(Exercise goal):
Take the data below. Output it exactly from its first line through the line containing "Mais formas de pagamento".

(Raw data):

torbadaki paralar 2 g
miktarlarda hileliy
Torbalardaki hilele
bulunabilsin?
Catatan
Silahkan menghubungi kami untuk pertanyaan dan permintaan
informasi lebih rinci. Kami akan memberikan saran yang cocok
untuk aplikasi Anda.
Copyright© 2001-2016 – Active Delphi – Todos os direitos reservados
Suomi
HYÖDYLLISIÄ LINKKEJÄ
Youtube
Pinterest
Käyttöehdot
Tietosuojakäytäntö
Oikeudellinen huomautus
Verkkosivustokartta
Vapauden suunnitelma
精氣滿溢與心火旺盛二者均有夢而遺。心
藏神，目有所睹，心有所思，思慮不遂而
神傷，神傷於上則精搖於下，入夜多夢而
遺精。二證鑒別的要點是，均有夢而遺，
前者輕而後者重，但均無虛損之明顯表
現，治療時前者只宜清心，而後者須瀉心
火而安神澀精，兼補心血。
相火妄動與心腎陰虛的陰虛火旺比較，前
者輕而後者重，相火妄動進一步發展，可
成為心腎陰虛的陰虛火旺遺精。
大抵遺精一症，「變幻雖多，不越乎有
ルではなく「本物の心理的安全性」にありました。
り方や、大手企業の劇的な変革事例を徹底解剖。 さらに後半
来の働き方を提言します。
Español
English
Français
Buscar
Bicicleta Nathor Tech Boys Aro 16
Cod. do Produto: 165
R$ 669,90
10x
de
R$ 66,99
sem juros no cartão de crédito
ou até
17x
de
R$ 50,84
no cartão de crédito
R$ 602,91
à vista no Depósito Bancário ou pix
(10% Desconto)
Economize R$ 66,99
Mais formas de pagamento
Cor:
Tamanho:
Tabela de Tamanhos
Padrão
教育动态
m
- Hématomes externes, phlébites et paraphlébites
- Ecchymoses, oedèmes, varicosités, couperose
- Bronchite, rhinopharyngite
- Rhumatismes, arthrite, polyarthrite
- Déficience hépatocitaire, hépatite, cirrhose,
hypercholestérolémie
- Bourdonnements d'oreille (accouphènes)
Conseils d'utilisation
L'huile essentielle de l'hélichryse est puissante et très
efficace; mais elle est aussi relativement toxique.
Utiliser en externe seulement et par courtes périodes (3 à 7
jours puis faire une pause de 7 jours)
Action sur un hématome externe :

(Task result):
torbadaki paralar 2 g
miktarlarda hileliy
Torbalardaki hilele
bulunabilsin?
Catatan
Silahkan menghubungi kami untuk pertanyaan dan permintaan
informasi lebih rinci. Kami akan memberikan saran yang cocok
untuk aplikasi Anda.
Copyright© 2001-2016 – Active Delphi – Todos os direitos reservados
Suomi
HYÖDYLLISIÄ LINKKEJÄ
Youtube
Pinterest
Käyttöehdot
Tietosuojakäytäntö
Oikeudellinen huomautus
Verkkosivustokartta
Vapauden suunnitelma
精氣滿溢與心火旺盛二者均有夢而遺。心
藏神，目有所睹，心有所思，思慮不遂而
神傷，神傷於上則精搖於下，入夜多夢而
遺精。二證鑒別的要點是，均有夢而遺，
前者輕而後者重，但均無虛損之明顯表
現，治療時前者只宜清心，而後者須瀉心
火而安神澀精，兼補心血。
相火妄動與心腎陰虛的陰虛火旺比較，前
者輕而後者重，相火妄動進一步發展，可
成為心腎陰虛的陰虛火旺遺精。
大抵遺精一症，「變幻雖多，不越乎有
ルではなく「本物の心理的安全性」にありました。
り方や、大手企業の劇的な変革事例を徹底解剖。 さらに後半
来の働き方を提言します。
Español
English
Français
Buscar
Bicicleta Nathor Tech Boys Aro 16
Cod. do Produto: 165
R$ 669,90
10x
de
R$ 66,99
sem juros no cartão de crédito
ou até
17x
de
R$ 50,84
no cartão de crédito
R$ 602,91
à vista no Depósito Bancário ou pix
(10% Desconto)
Economize R$ 66,99
Mais formas de pagamento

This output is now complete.